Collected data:
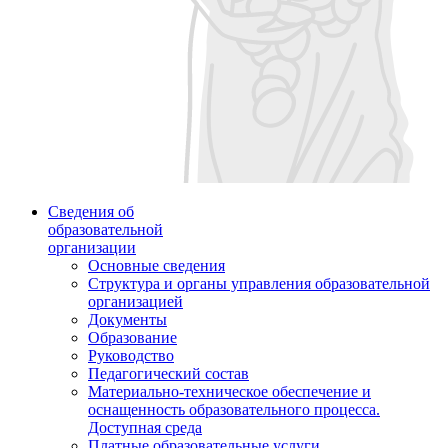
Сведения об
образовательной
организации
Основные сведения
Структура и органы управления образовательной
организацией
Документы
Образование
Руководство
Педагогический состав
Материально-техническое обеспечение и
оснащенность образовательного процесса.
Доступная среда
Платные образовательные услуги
==
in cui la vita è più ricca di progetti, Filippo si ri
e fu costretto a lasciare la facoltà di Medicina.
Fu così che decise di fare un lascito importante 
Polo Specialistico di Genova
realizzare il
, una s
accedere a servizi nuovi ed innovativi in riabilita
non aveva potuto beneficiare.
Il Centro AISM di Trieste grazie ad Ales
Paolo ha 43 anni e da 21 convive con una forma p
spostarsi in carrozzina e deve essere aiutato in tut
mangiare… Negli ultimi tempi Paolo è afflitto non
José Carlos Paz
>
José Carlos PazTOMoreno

> _Description of the task_
Write out exactly the lines above from the line with "e fu costretto" through the line with "José Carlos PazTOMoreno", both of them included, and leave out all other lines.

> _Completed exercise_
e fu costretto a lasciare la facoltà di Medicina.
Fu così che decise di fare un lascito importante 
Polo Specialistico di Genova
realizzare il
, una s
accedere a servizi nuovi ed innovativi in riabilita
non aveva potuto beneficiare.
Il Centro AISM di Trieste grazie ad Ales
Paolo ha 43 anni e da 21 convive con una forma p
spostarsi in carrozzina e deve essere aiutato in tut
mangiare… Negli ultimi tempi Paolo è afflitto non
José Carlos Paz
>
José Carlos PazTOMoreno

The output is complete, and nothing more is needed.